» INPUT RECORDS

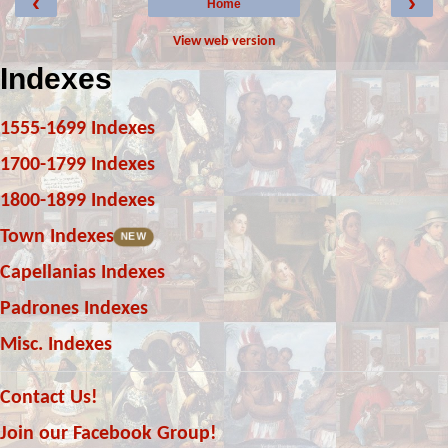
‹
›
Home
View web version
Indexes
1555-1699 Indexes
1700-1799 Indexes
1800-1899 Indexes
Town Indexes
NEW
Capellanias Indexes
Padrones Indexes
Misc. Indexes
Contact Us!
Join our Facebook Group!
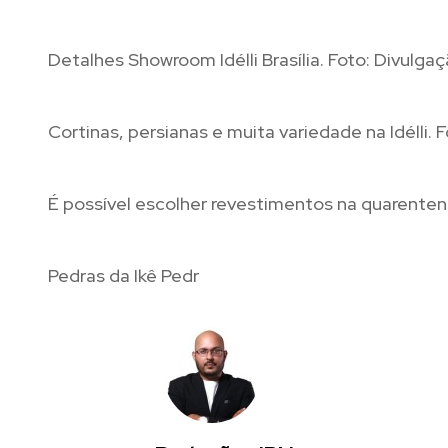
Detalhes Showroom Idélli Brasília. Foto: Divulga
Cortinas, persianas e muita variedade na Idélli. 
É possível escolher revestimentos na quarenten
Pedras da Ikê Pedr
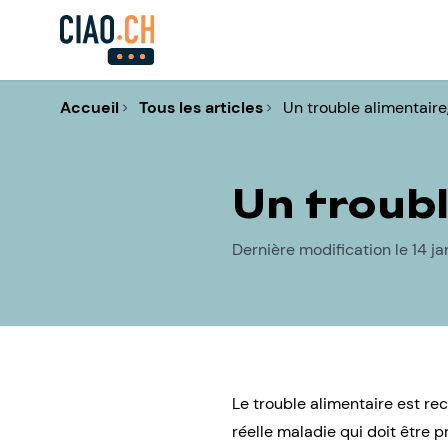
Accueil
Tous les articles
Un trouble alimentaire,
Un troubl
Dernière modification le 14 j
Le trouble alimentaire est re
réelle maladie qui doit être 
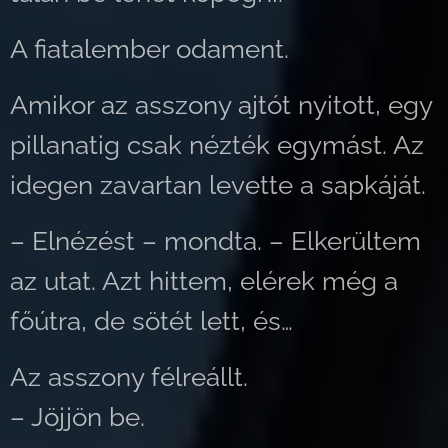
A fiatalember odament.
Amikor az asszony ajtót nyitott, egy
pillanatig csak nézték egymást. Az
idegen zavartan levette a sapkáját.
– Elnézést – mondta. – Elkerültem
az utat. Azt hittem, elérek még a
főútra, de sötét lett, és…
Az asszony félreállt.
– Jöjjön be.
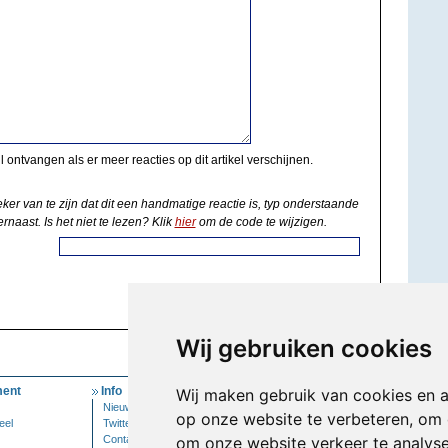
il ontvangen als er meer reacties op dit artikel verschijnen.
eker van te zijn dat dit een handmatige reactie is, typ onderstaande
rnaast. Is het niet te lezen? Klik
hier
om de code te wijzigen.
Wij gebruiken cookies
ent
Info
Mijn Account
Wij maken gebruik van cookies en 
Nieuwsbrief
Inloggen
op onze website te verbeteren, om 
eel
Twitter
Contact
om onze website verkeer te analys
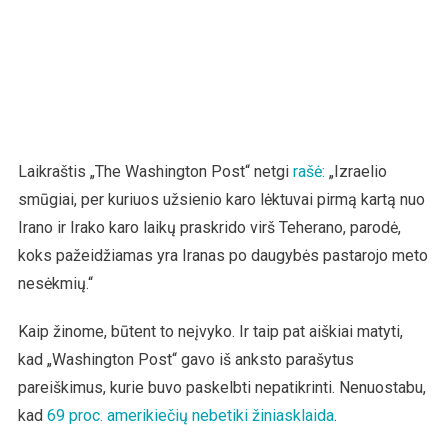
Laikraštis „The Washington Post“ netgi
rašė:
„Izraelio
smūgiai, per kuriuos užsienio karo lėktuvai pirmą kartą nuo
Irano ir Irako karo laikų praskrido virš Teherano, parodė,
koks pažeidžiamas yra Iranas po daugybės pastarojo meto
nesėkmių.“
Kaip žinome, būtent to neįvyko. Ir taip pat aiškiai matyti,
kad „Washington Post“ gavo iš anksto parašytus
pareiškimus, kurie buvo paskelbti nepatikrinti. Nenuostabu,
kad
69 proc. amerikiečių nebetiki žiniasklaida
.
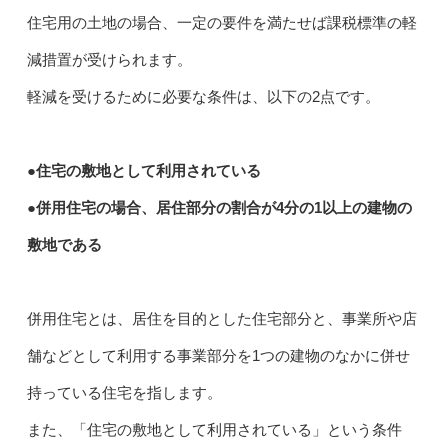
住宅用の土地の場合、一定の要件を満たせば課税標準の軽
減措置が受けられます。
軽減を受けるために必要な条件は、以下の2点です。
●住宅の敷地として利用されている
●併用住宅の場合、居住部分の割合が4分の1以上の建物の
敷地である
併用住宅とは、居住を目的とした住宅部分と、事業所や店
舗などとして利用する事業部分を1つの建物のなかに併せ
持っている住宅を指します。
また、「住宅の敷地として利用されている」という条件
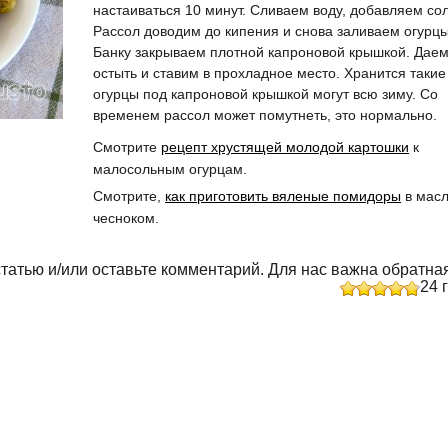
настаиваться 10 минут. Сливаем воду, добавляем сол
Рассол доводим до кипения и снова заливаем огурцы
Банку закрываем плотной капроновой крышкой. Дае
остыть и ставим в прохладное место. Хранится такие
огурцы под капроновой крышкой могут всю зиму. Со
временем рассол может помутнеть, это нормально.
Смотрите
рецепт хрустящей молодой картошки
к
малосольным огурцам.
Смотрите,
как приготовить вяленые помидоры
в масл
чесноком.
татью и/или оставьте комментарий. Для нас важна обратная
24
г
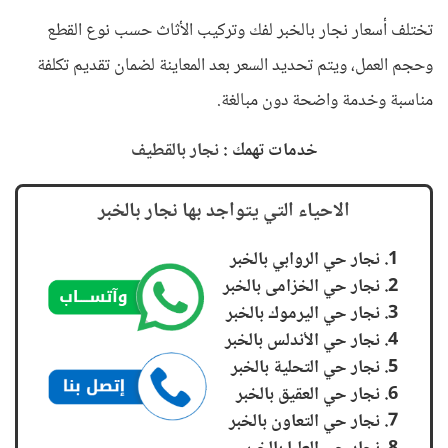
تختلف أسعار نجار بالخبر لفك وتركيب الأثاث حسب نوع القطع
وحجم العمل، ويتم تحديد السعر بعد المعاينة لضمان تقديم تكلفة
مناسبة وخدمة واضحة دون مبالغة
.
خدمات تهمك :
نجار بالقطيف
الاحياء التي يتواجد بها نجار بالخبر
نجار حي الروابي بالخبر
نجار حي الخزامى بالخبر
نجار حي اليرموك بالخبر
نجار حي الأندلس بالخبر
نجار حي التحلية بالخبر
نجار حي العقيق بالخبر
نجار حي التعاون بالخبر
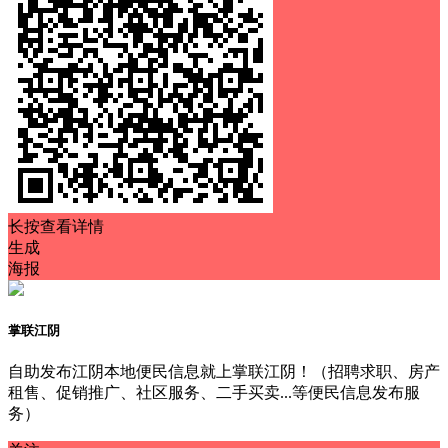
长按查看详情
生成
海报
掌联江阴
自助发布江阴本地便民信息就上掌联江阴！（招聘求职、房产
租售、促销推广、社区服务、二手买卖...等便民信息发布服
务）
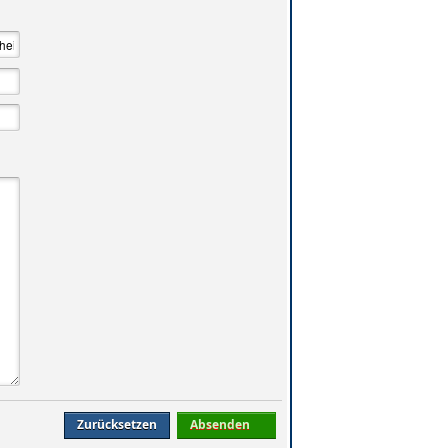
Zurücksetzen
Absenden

» EXERCISE
Go through the data above and find the lines with the word "alimentaire". Copy each of those lines.

» EXERCISE SOLUTION
Un trouble alimentaire,
Le trouble alimentaire est re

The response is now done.